Field | Type | Description |
---|
channel_id | STRING | Immutable Babbl Labs internal unique identifier (UUID) |
channel_custom_url | STRING | Mutable custom URL for channel |
channel_name | STRING | Channel title from YouTube metadata |
channel_description | STRING | Channel description from YouTube metadata (default: NONE) |
channel_locale | STRING | Geographic country code (ISO 3166-1 alpha-2) (default: NONE) |
channel_published_at | FLOAT | Unix timestamp when channel was created |
channel_coverage_initiated_at | FLOAT | Unix timestamp when we initiated coverage |
Video Fields
Video-level metadata and publication information.
Field | Type | Description |
---|
video_published_at | FLOAT | Unix timestamp when video was originally published |
video_title | STRING | Video title from YouTube metadata |
video_description | STRING | Video description from YouTube metadata (default: NONE) |
video_language | STRING | Video language code (ISO 639-1) |
Processing Fields
Data processing timeline and model versioning information.

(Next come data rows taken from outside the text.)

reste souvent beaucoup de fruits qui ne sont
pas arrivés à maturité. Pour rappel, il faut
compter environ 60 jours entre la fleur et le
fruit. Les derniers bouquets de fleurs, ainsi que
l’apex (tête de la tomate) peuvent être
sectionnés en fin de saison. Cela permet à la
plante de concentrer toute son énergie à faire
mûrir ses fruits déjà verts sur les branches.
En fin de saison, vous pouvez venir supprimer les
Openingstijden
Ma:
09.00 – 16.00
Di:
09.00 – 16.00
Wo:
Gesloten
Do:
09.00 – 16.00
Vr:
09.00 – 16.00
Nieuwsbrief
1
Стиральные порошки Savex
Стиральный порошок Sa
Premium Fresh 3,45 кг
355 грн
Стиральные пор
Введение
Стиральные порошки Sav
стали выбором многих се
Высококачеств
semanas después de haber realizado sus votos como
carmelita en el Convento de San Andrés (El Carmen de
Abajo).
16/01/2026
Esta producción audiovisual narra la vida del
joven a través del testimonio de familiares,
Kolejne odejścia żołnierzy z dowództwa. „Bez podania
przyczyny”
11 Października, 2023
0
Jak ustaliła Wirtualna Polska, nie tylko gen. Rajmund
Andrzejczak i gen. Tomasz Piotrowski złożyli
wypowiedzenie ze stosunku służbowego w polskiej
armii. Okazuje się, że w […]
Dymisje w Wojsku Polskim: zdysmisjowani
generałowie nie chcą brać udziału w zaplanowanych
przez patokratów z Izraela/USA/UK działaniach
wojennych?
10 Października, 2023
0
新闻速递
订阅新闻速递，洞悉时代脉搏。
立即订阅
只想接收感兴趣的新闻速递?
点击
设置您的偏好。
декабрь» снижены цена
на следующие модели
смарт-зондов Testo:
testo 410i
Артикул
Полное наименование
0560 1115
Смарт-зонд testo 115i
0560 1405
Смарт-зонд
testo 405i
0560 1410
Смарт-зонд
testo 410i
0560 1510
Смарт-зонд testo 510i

Field | Type | Description |
---|
downloaded_at | FLOAT | Unix timestamp when we downloaded video |
transcribed_at | FLOAT | Unix timestamp when we transcribed video |
transcription_version_tag | STRING | Identifier for transcription model used |
recorded_at | FLOAT | Unix timestamp when video was added to dataset |
Segment Fields
Transcript segment identification, timing, and content information.
Field | Type | Description |
---|
segment_id | STRING | Unique identifier for transcript segment across all videos |
segment_start_ts | FLOAT | Starting point in seconds from video start |
segment_end_ts | FLOAT | End point in seconds from video start |
segment_text | STRING | Complete verbatim transcript text for segment (5-60s of speech) |
segment_char_start | INT | Character index from start of video transcript |
segment_char_end | INT | Character index to end of segment in transcript |
Speaker Fields
Speaker identification and context information (fields with NONE defaults).
Field | Type | Description |
---|
speaker_name | STRING | Name of speaker if identifiable (default: NONE) |
speaker_associated_entity | STRING | Entity/company speaker is associated with (default: NONE) |
speaker_position | STRING | Known title of speaker (default: NONE) |
speaker_role_context | STRING | Role within video context (HOST, GUEST, etc.) (default: NONE) |
Transcript Metrics
Complete transcript statistics and duration information.
Field | Type | Description |
---|
transcript_total_char_count | INT | Total characters in complete video transcript |
transcript_total_duration | FLOAT | Total video duration in seconds |
Data Types & Constraints
Type | Format | Example |
---|
STRING | Variable-length text | "CNBC" |
FLOAT | Floating-point number | 49.5 |
INT | Integer number | 3543 |
All timestamp fields use Unix timestamp format. Fields with NONE defaults handle missing information gracefully. Geographic codes follow ISO 3166-1 alpha-2, language codes follow ISO 639-1.